Friday, February 5, 2010

Getting through a wine conversation

If you're like every slightly-better-off-than-broke American adult, you have at least a couple friends who are self-professed wine fanatics. You go to a bar and order a beer. They one-up your ass by ordering a glass of wine. At dinner, you ask if there's a full bar. They pretentiously ask for a wine list. You bring a bottle of Scotch to a party. They bring an obscure bottle of I've-never-heard-of-that-shit-ever, wrapped in like shimmery pink cellophane.

Clearly, you see how I feel about wine. But that doesn't change the fact that, every so often, even I get sucked into an unwanted conversation about it. Hell, I don't even have to be a part of the conversation; sometimes I just have two douchebag friends who'll put on a whole show and waste a good ten minutes out of dinner... The thing about wine drinkers is that as much as they loved being seen in a positive light based on their supposed love for a "classy" drink, they love to judge you for enjoying your Heineken with your burger. But fear not, as your favorite Dude has got you covered...

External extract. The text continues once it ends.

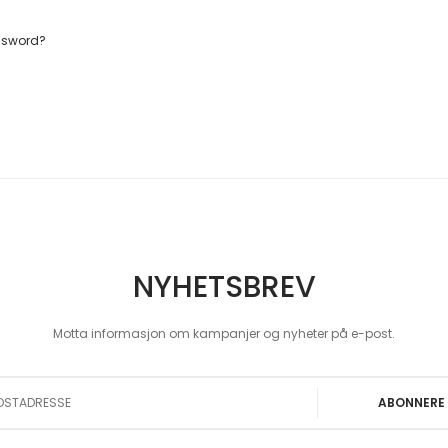
ssword?
NYHETSBREV
Motta informasjon om kampanjer og nyheter på e-post.
 Our Newsletter:
ABONNERE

Every wine drinker worth his salt has some bullshit story about "that one bottle of wine" they had on some gay winery tour back when they disappeared for a few months and then suddenly reemerged acting like hot shit. That particular wine was made from grapes picked from The Garden of Eden, hand-pressed by angels, and taught them the meaning of life (also, love, the universe, peace & war, the economy, the Middle East, etc). In fact, it's so fucking amazing that, oh right, it's way too ultra rare for you to ever find again. When engaging a friend/colleague in a conversation about wine, be ready for this story, because it starts right when the first few rounds of drinks starts kicking in. Make sure you have an even better story to tell. Pick an arbitrary year when the wine was bottled, pick a random location where this winery is located, and then make up a bullshit name for the wine. It also helps to describe the amazing company you were with - just make sure it can't be verified. Instead of describing an imaginary trip with a real-life mutual friend, say you were traveling with a gorgeous European that you met one day while scuba diving (yes, you scuba dive). The beauty is that nobody ever knows what anybody else is talking about when it comes to wine. The point of the conversation is to make up the most surreal and rare-sounding bullshit you possibly can. It helps to develop some further back-story about how you're always searching for that one bottle of wine, but can never find it. That way, you've established that nobody can technically prove you're lying, and you also seem like an ultra-cool prick who does pretentious shit like sit around browsing a thousand bottles of wine every time you stop to pick up Altoids at Whole Foods.

Again, the great part about these conversations is that nobody can really prove you wrong. Having a conversation about wine is having a who-can-make-up-the-most-arbitrary-bullshit contest. Don't worry about names, just make them up as you go along; if you're stuck, make up a word in your head, then pronounce in like a really weird accent. Lie like your life depends on it. Don't let your conscience or morals get to you. Remember: the other guy's doing it too.